[Saved data entries]
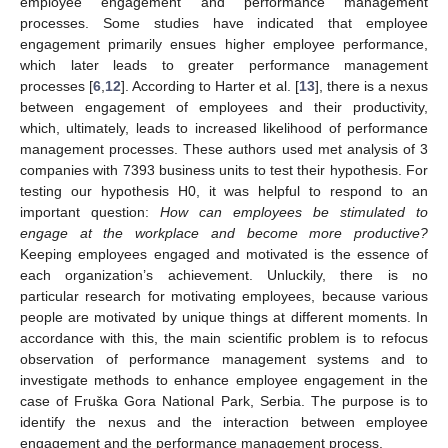
employee engagement and performance management
processes. Some studies have indicated that employee
engagement primarily ensues higher employee performance,
which later leads to greater performance management
processes [
6
,
12
]. According to Harter et al. [
13
], there is a nexus
between engagement of employees and their productivity,
which, ultimately, leads to increased likelihood of performance
management processes. These authors used met analysis of 3
companies with 7393 business units to test their hypothesis. For
testing our hypothesis H0, it was helpful to respond to an
important question:
How can employees be stimulated to
engage at the workplace and become more productive?
Keeping employees engaged and motivated is the essence of
each organization’s achievement. Unluckily, there is no
particular research for motivating employees, because various
people are motivated by unique things at different moments. In
accordance with this, the main scientific problem is to refocus
observation of performance management systems and to
investigate methods to enhance employee engagement in the
case of Fruška Gora National Park, Serbia. The purpose is to
identify the nexus and the interaction between employee
engagement and the performance management process.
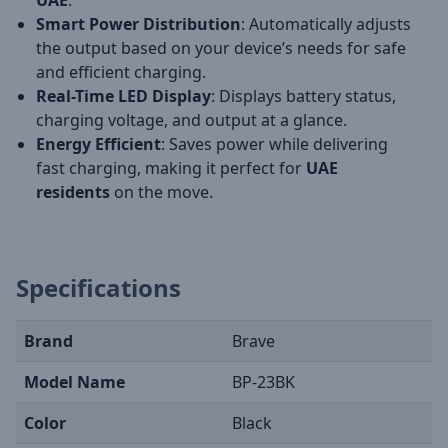
UAE
.
Smart Power Distribution
: Automatically adjusts
the output based on your device’s needs for safe
and efficient charging.
Real-Time LED Display
: Displays battery status,
charging voltage, and output at a glance.
Energy Efficient
: Saves power while delivering
fast charging, making it perfect for
UAE
residents
on the move.
Specifications
Brand
Brave
Model Name
BP-23BK
Color
Black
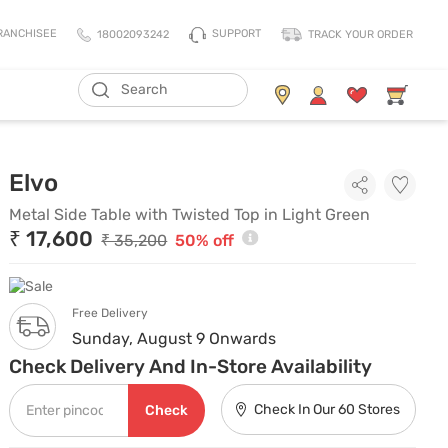
SUPPORT
RANCHISEE
18002093242
TRACK YOUR ORDER
ADD TO CART
Living Storage
Mattresses
Metal Side Table with Twisted Top
Elvo
All Living Storage
All Mattress
TV Units & Media Units
All Pillows
Metal Side Table with Twisted Top in Light Green
₹ 17,600
Chest Of Drawers
King Size Mattress
₹ 35,200
50% off
Shoe Racks
Queen Size Mattress
Coat Racks
Single Size Mattress
Free Delivery
Orthopedic Mattress
Sunday, August 9 Onwards
Balance Mattress
Check Delivery And In-Store Availability
Comfort Mattress
Check In Our 60 Stores
Check
Thermo Cool Mattress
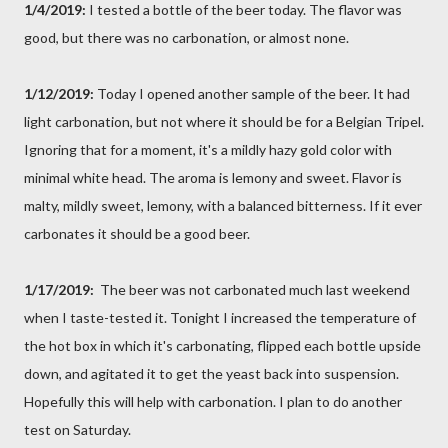
1/4/2019:
I tested a bottle of the beer today. The flavor was
good, but there was no carbonation, or almost none.
1/12/2019:
Today I opened another sample of the beer. It had
light carbonation, but not where it should be for a Belgian Tripel.
Ignoring that for a moment, it's a mildly hazy gold color with
minimal white head. The aroma is lemony and sweet. Flavor is
malty, mildly sweet, lemony, with a balanced bitterness. If it ever
carbonates it should be a good beer.
1/17/2019:
The beer was not carbonated much last weekend
when I taste-tested it. Tonight I increased the temperature of
the hot box in which it's carbonating, flipped each bottle upside
down, and agitated it to get the yeast back into suspension.
Hopefully this will help with carbonation. I plan to do another
test on Saturday.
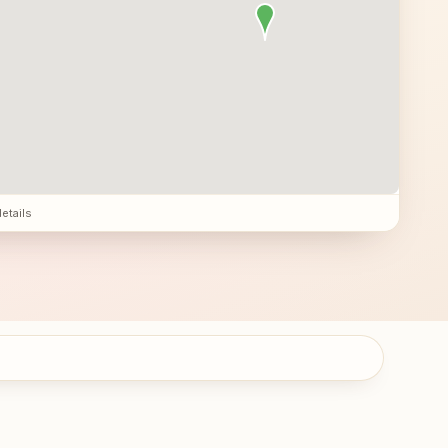
details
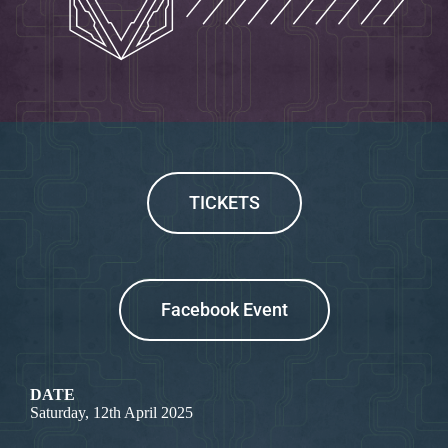
TICKETS
Facebook Event
DATE
Saturday, 12th April 2025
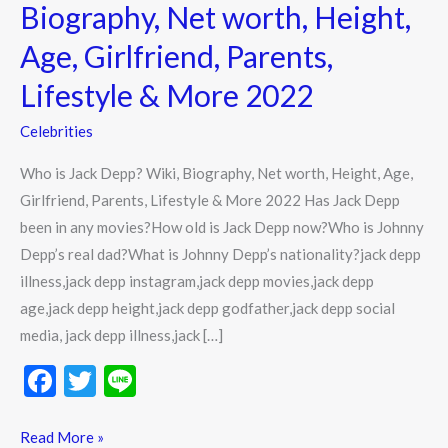
Wiki,
Biography, Net worth, Height,
Biography,
Age, Girlfriend, Parents,
Net
worth,
Lifestyle & More 2022
Height,
Celebrities
Age,
Girlfriend,
Who is Jack Depp? Wiki, Biography, Net worth, Height, Age,
Parents,
Girlfriend, Parents, Lifestyle & More 2022 Has Jack Depp
Lifestyle
been in any movies?How old is Jack Depp now?Who is Johnny
&
Depp’s real dad?What is Johnny Depp’s nationality?jack depp
More
illness,jack depp instagram,jack depp movies,jack depp
2022
age,jack depp height,jack depp godfather,jack depp social
media, jack depp illness,jack […]
F
T
Li
ac
w
n
e
itt
e
Read More »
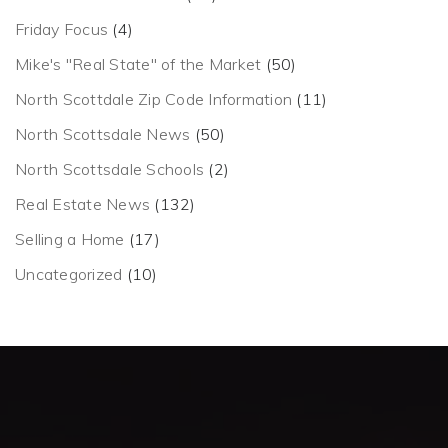
Friday Focus
(4)
Mike's "Real State" of the Market
(50)
North Scottdale Zip Code Information
(11)
North Scottsdale News
(50)
North Scottsdale Schools
(2)
Real Estate News
(132)
Selling a Home
(17)
Uncategorized
(10)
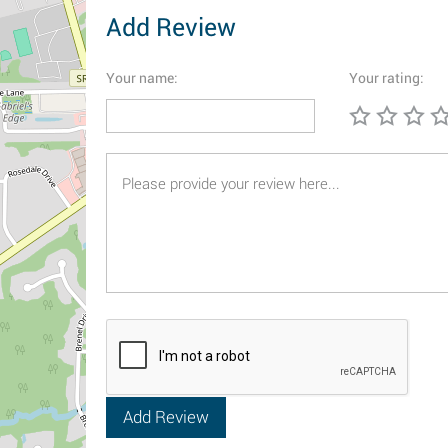
Add Review
Your name:
Your rating:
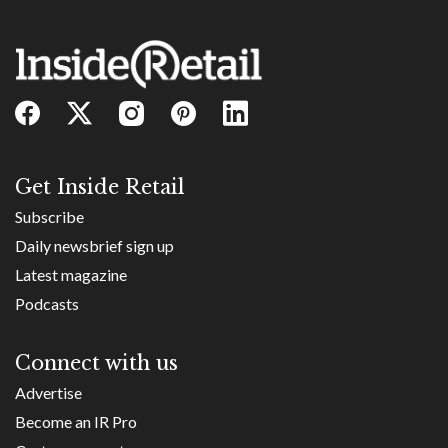
Get Inside Retail
Subscribe
Daily newsbrief sign up
Latest magazine
Podcasts
Connect with us
Advertise
Become an IR Pro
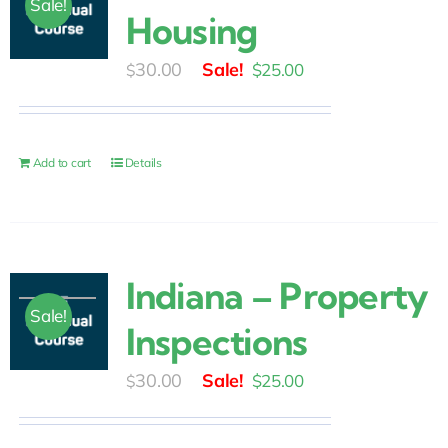
Sale!
Housing
Original
Current
30.00
$
25.00
$
price
price
was:
is:
$30.00.
$25.00.
Add to cart
Details
Indiana – Property
Sale!
Inspections
Original
Current
30.00
$
25.00
$
price
price
was:
is:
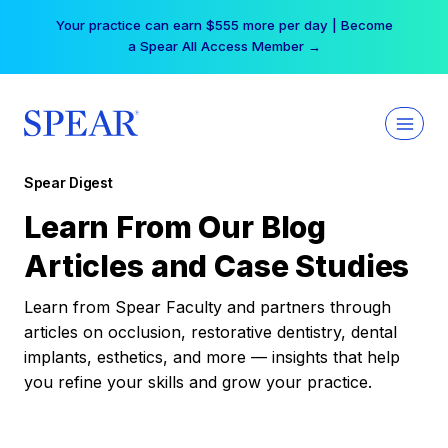
Skip
Your practice can earn $555 more per day | Become
to
a Spear All Access Member →
content
Spear Digest
Learn From Our Blog
Articles and Case Studies
Learn from Spear Faculty and partners through
articles on occlusion, restorative dentistry, dental
implants, esthetics, and more — insights that help
you refine your skills and grow your practice.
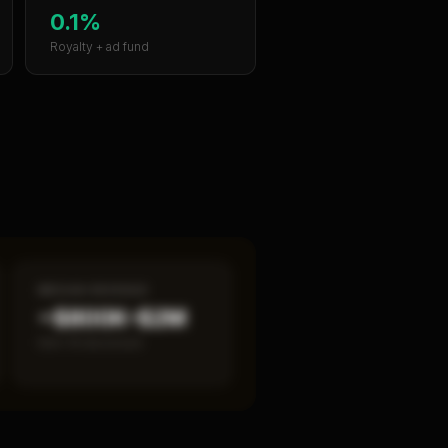
0.1%
Royalty + ad fund
MEDIAN REVENUE
~$800K–$2M
Item 19 disclosed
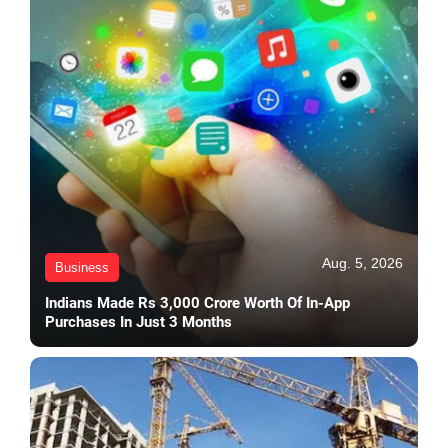
Aug. 5, 2026
Business
Indians Made Rs 3,000 Crore Worth Of In-App
Purchases In Just 3 Months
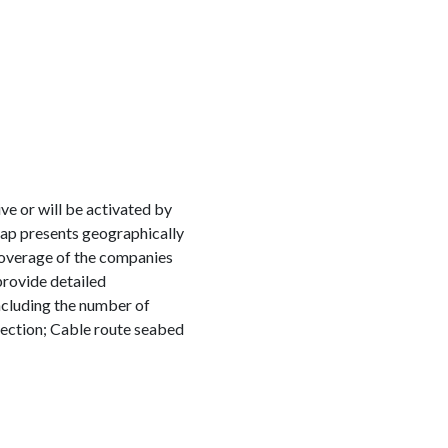
e or will be activated by
map presents geographically
coverage of the companies
provide detailed
including the number of
ection; Cable route seabed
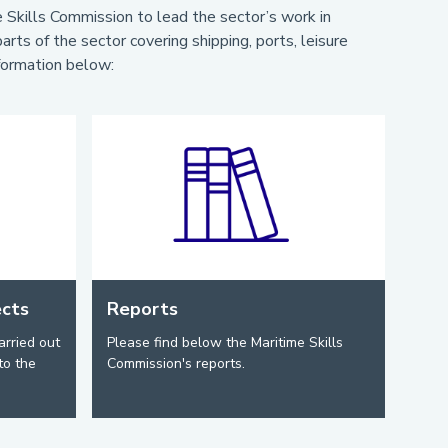
Skills Commission to lead the sector’s work in
rts of the sector covering shipping, ports, leisure
nformation below:
ects
Reports
arried out
Please find below the Maritime Skills
to the
Commission's reports.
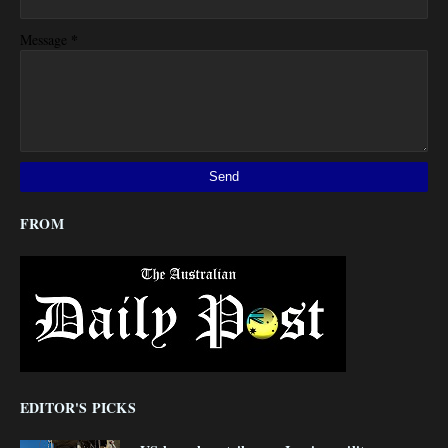
*
Message
FROM
EDITOR'S PICKS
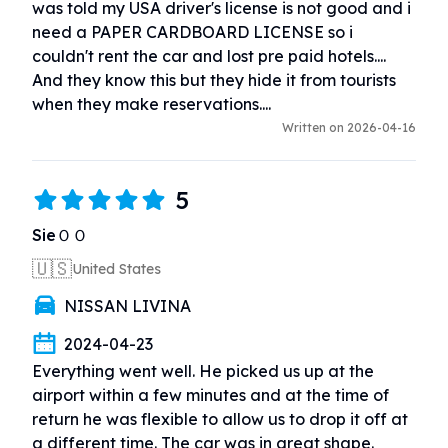
was told my USA driver's license is not good and i 
need a PAPER CARDBOARD LICENSE so i 
couldn't rent the car and lost pre paid hotels.... 
And they know this but they hide it from tourists 
when they make reservations....
Written on 2026-04-16
5
SieＯＯ
🇺🇸
United States
NISSAN LIVINA
2024-04-23
Everything went well. He picked us up at the 
airport within a few minutes and at the time of 
return he was flexible to allow us to drop it off at 
a different time. The car was in great shape. 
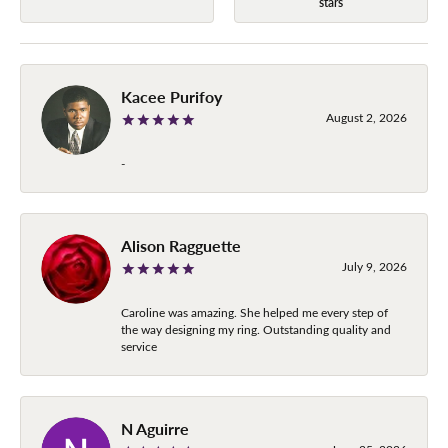
stars
Kacee Purifoy
August 2, 2026
-
Alison Ragguette
July 9, 2026
Caroline was amazing. She helped me every step of
the way designing my ring. Outstanding quality and
service
N Aguirre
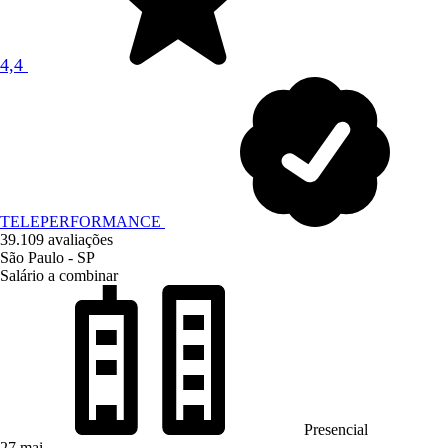
4,4
TELEPERFORMANCE
39.109 avaliações
São Paulo - SP
Salário a combinar
Presencial
27 mai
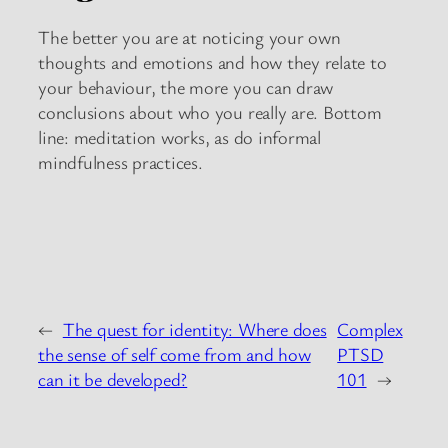
The better you are at noticing your own
thoughts and emotions and how they relate to
your behaviour, the more you can draw
conclusions about who you really are. Bottom
line: meditation works, as do informal
mindfulness practices.
←
The quest for identity: Where does
Complex
the sense of self come from and how
PTSD
can it be developed?
101
→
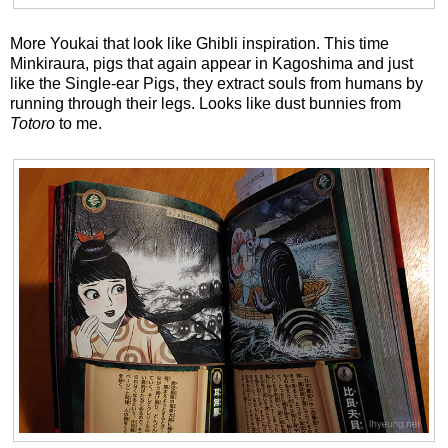
More Youkai that look like Ghibli inspiration. This time
Minkiraura, pigs that again appear in Kagoshima and just
like the Single-ear Pigs, they extract souls from humans by
running through their legs. Looks like dust bunnies from
Totoro
to me.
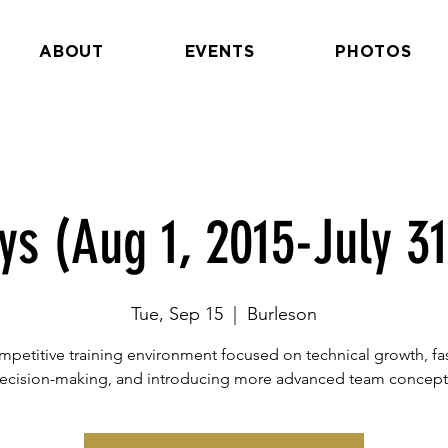
ABOUT
EVENTS
PHOTOS
ys (Aug 1, 2015-July 31
Tue, Sep 15
  |  
Burleson
petitive training environment focused on technical growth, fa
ecision-making, and introducing more advanced team concept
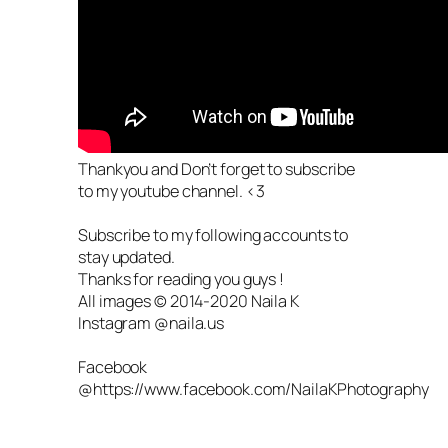
Thankyou and Don’t forget to subscribe
to my youtube channel. <3
Subscribe to my following accounts to
stay updated.
Thanks for reading you guys !
All images © 2014-2020 Naila K
Instagram @naila.us
Facebook
@https://www.facebook.com/NailaKPhotography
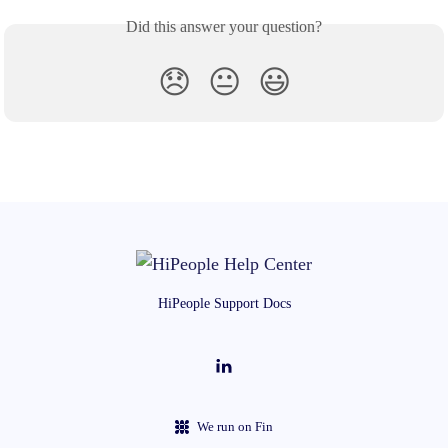
Did this answer your question?
😞
😐
😃
HiPeople Support Docs
We run on Fin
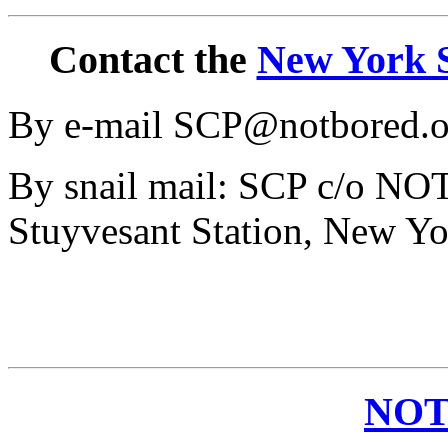
Contact the
New York S
By e-mail SCP@notbored.o
By snail mail: SCP c/o N
Stuyvesant Station, New Y
NOT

§ **What to work on**
Every entry above should be written out again verbatim, with no pictures included.

§ **Task answer**
employee engagement and performance management
processes. Some studies have indicated that employee
engagement primarily ensues higher employee performance,
which later leads to greater performance management
processes [
6
,
12
]. According to Harter et al. [
13
], there is a nexus
between engagement of employees and their productivity,
which, ultimately, leads to increased likelihood of performance
management processes. These authors used met analysis of 3
companies with 7393 business units to test their hypothesis. For
testing our hypothesis H0, it was helpful to respond to an
important question:
How can employees be stimulated to
engage at the workplace and become more productive?
Keeping employees engaged and motivated is the essence of
each organization’s achievement. Unluckily, there is no
particular research for motivating employees, because various
people are motivated by unique things at different moments. In
accordance with this, the main scientific problem is to refocus
observation of performance management systems and to
investigate methods to enhance employee engagement in the
case of Fruška Gora National Park, Serbia. The purpose is to
identify the nexus and the interaction between employee
engagement and the performance management process.
UAE
.
Smart Power Distribution
: Automatically adjusts
the output based on your device’s needs for safe
and efficient charging.
Real-Time LED Display
: Displays battery status,
charging voltage, and output at a glance.
Energy Efficient
: Saves power while delivering
fast charging, making it perfect for
UAE
residents
on the move.
Specifications
Brand
Brave
Model Name
BP-23BK
Color
Black
SUPPORT
RANCHISEE
18002093242
TRACK YOUR ORDER
ADD TO CART
Living Storage
Mattresses
Metal Side Table with Twisted Top
Elvo
All Living Storage
All Mattress
TV Units & Media Units
All Pillows
Metal Side Table with Twisted Top in Light Green
₹ 17,600
Chest Of Drawers
King Size Mattress
₹ 35,200
50% off
Shoe Racks
Queen Size Mattress
Coat Racks
Single Size Mattress
Free Delivery
Orthopedic Mattress
Sunday, August 9 Onwards
Balance Mattress
Check Delivery And In-Store Availability
Comfort Mattress
Check In Our 60 Stores
Check
Thermo Cool Mattress
1/4/2019:
I tested a bottle of the beer today. The flavor was
good, but there was no carbonation, or almost none.
1/12/2019:
Today I opened another sample of the beer. It had
light carbonation, but not where it should be for a Belgian Tripel.
Ignoring that for a moment, it's a mildly hazy gold color with
minimal white head. The aroma is lemony and sweet. Flavor is
malty, mildly sweet, lemony, with a balanced bitterness. If it ever
carbonates it should be a good beer.
1/17/2019:
The beer was not carbonated much last weekend
when I taste-tested it. Tonight I increased the temperature of
the hot box in which it's carbonating, flipped each bottle upside
down, and agitated it to get the yeast back into suspension.
Hopefully this will help with carbonation. I plan to do another
test on Saturday.
details
TICKETS
Facebook Event
DATE
Saturday, 12th April 2025
Wiki,
Biography, Net worth, Height,
Biography,
Age, Girlfriend, Parents,
Net
worth,
Lifestyle & More 2022
Height,
Celebrities
Age,
Girlfriend,
Who is Jack Depp? Wiki, Biography, Net worth, Height, Age,
Parents,
Girlfriend, Parents, Lifestyle & More 2022 Has Jack Depp
Lifestyle
been in any movies?How old is Jack Depp now?Who is Johnny
&
Depp’s real dad?What is Johnny Depp’s nationality?jack depp
More
illness,jack depp instagram,jack depp movies,jack depp
2022
age,jack depp height,jack depp godfather,jack depp social
media, jack depp illness,jack […]
F
T
Li
ac
w
n
e
itt
e
Read More »
Friday Focus
(4)
Mike's "Real State" of the Market
(50)
North Scottdale Zip Code Information
(11)
North Scottsdale News
(50)
North Scottsdale Schools
(2)
Real Estate News
(132)
Selling a Home
(17)
Uncategorized
(10)
Add Review
Your name:
Your rating:
Get Inside Retail
Subscribe
Daily newsbrief sign up
Latest magazine
Podcasts
Connect with us
Advertise
Become an IR Pro
Sale!
Housing
Original
Current
30.00
$
25.00
$
price
price
was:
is:
$30.00.
$25.00.
Add to cart
Details
Indiana – Property
Sale!
Inspections
Original
Current
30.00
$
25.00
$
price
price
was:
is:
Skip
Your practice can earn $555 more per day | Become
to
a Spear All Access Member →
content
Spear Digest
Learn From Our Blog
Articles and Case Studies
Learn from Spear Faculty and partners through
articles on occlusion, restorative dentistry, dental
implants, esthetics, and more — insights that help
you refine your skills and grow your practice.
0.1%
Royalty + ad fund
MEDIAN REVENUE
~$800K–$2M
Item 19 disclosed
Aug. 5, 2026
Business
Indians Made Rs 3,000 Crore Worth Of In-App
Purchases In Just 3 Months
e or will be activated by
map presents geographically
coverage of the companies
provide detailed
including the number of
ection; Cable route seabed
Skills Commission to lead the sector’s work in
rts of the sector covering shipping, ports, leisure
nformation below:
ects
Reports
arried out
Please find below the Maritime Skills
to the
Commission's reports.
*
Message
FROM
EDITOR'S PICKS
was told my USA driver's license is not good and i 
need a PAPER CARDBOARD LICENSE so i 
couldn't rent the car and lost pre paid hotels.... 
And they know this but they hide it from tourists 
when they make reservations....
Written on 2026-04-16
5
SieＯＯ
🇺🇸
United States
NISSAN LIVINA
2024-04-23
Everything went well. He picked us up at the 
airport within a few minutes and at the time of 
return he was flexible to allow us to drop it off at 
a different time. The car was in great shape. 
stars
Kacee Purifoy
August 2, 2026
-
Alison Ragguette
July 9, 2026
Caroline was amazing. She helped me every step of
the way designing my ring. Outstanding quality and
service
N Aguirre
4,4
TELEPERFORMANCE
39.109 avaliações
São Paulo - SP
Salário a combinar
Presencial
27 mai
The better you are at noticing your own
thoughts and emotions and how they relate to
your behaviour, the more you can draw
conclusions about who you really are. Bottom
line: meditation works, as do informal
mindfulness practices.
←
The quest for identity: Where does
Complex
the sense of self come from and how
PTSD
can it be developed?
101
→
More Youkai that look like Ghibli inspiration. This time
Minkiraura, pigs that again appear in Kagoshima and just
like the Single-ear Pigs, they extract souls from humans by
running through their legs. Looks like dust bunnies from
Totoro
to me.
ABOUT
EVENTS
PHOTOS
ys (Aug 1, 2015-July 31
Tue, Sep 15
  |  
Burleson
petitive training environment focused on technical growth, fa
ecision-making, and introducing more advanced team concept
Thankyou and Don’t forget to subscribe
to my youtube channel. <3
Subscribe to my following accounts to
stay updated.
Thanks for reading you guys !
All images © 2014-2020 Naila K
Instagram @naila.us
Facebook
@https://www.facebook.com/NailaKPhotography
Did this answer your question?
😞
😐
😃
HiPeople Support Docs
We run on Fin
Contact the
New York S
By e-mail SCP@notbored.o
By snail mail: SCP c/o N
Stuyvesant Station, New Y
NOT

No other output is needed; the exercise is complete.